## GOAL OF THE EXERCISE
Only the lines below between the ones containing "bücher in mein" and "Share on Twitter", inclusive, are to be reproduced, each exactly as it stands.

## RECORDS PROVIDED
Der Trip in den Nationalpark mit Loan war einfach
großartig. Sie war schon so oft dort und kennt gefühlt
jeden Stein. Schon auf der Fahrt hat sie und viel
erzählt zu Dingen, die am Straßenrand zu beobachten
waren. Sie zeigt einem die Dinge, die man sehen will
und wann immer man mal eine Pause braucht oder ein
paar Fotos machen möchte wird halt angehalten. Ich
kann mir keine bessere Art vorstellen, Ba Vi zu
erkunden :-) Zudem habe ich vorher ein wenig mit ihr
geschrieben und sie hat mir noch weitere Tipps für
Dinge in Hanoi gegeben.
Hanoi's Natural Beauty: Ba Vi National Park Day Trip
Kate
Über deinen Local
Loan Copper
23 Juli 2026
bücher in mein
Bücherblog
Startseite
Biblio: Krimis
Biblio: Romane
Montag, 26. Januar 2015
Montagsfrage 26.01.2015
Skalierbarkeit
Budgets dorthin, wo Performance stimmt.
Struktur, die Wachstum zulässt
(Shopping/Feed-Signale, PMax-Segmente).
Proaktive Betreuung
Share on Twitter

--

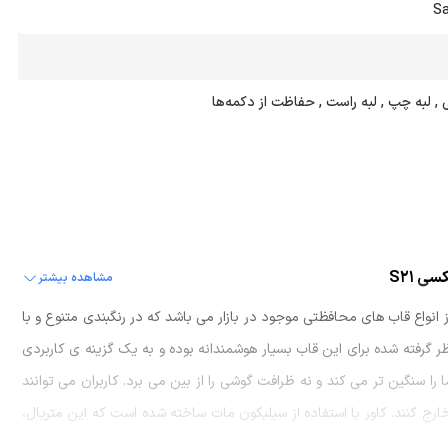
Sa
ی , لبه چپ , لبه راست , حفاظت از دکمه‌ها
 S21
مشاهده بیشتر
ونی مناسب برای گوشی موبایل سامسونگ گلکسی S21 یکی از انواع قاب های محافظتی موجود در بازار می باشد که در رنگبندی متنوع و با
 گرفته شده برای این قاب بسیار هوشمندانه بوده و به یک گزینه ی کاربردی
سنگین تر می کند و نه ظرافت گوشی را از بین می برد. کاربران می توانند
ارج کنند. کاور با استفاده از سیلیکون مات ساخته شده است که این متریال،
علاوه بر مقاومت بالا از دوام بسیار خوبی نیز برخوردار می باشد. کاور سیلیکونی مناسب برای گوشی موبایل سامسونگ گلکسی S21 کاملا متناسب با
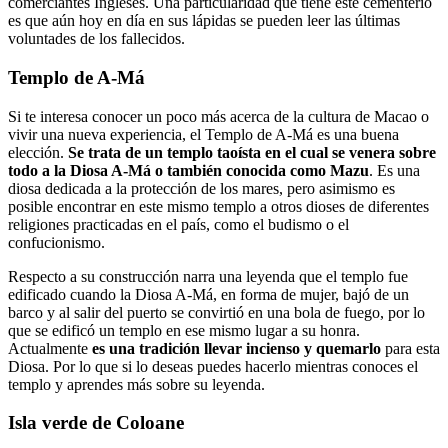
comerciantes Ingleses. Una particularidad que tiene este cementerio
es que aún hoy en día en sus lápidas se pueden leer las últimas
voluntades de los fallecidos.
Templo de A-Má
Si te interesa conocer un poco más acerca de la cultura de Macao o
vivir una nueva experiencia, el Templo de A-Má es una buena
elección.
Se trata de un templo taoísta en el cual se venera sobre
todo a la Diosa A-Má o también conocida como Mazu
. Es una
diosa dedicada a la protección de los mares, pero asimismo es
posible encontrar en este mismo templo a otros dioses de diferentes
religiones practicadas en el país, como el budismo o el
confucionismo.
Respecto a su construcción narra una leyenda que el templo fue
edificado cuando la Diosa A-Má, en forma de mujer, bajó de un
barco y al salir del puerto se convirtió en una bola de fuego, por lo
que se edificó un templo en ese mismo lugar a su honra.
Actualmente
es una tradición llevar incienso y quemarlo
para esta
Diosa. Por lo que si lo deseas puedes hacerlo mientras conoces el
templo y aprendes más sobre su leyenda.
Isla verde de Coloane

## RESPONSE FOR THIS EXERCISE
bücher in mein
Bücherblog
Startseite
Biblio: Krimis
Biblio: Romane
Montag, 26. Januar 2015
Montagsfrage 26.01.2015
Skalierbarkeit
Budgets dorthin, wo Performance stimmt.
Struktur, die Wachstum zulässt
(Shopping/Feed-Signale, PMax-Segmente).
Proaktive Betreuung
Share on Twitter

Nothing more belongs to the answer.